REQUIRED ACTION: Your transcription must include every record word for word and no pictures.
=== DATA FOR PROCESSING ===
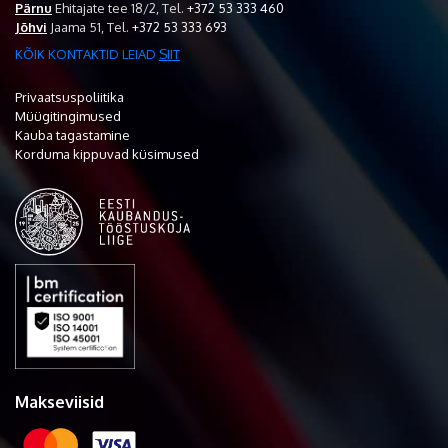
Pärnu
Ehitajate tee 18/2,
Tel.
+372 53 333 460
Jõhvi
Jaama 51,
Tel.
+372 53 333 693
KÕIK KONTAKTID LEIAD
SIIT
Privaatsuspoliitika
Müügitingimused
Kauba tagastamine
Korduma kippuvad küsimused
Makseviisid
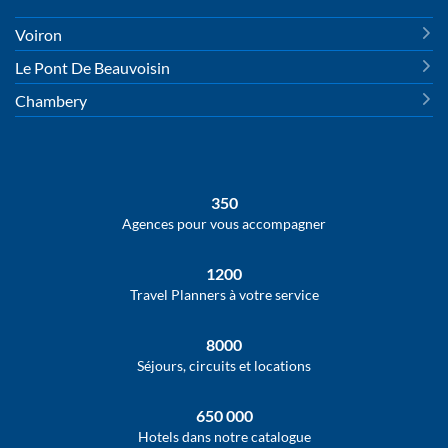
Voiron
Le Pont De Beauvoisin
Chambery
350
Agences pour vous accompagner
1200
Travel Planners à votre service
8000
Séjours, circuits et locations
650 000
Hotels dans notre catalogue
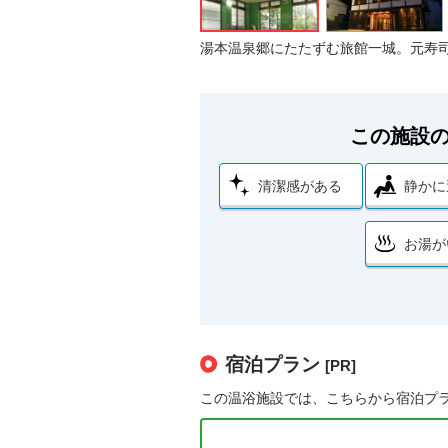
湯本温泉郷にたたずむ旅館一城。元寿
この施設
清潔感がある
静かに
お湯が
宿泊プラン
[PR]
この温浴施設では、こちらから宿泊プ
===
ANSWER BOX:
Pärnu
Ehitajate tee 18/2,
Tel.
+372 53 333 460
Jõhvi
Jaama 51,
Tel.
+372 53 333 693
KÕIK KONTAKTID LEIAD
SIIT
Privaatsuspoliitika
Müügitingimused
Kauba tagastamine
Korduma kippuvad küsimused
Makseviisid
Voiron
Le Pont De Beauvoisin
Chambery
350
Agences pour vous accompagner
1200
Travel Planners à votre service
8000
Séjours, circuits et locations
650 000
Hotels dans notre catalogue
湯本温泉郷にたたずむ旅館一城。元寿
この施設
清潔感がある
静かに
お湯が
宿泊プラン
[PR]
この温浴施設では、こちらから宿泊プ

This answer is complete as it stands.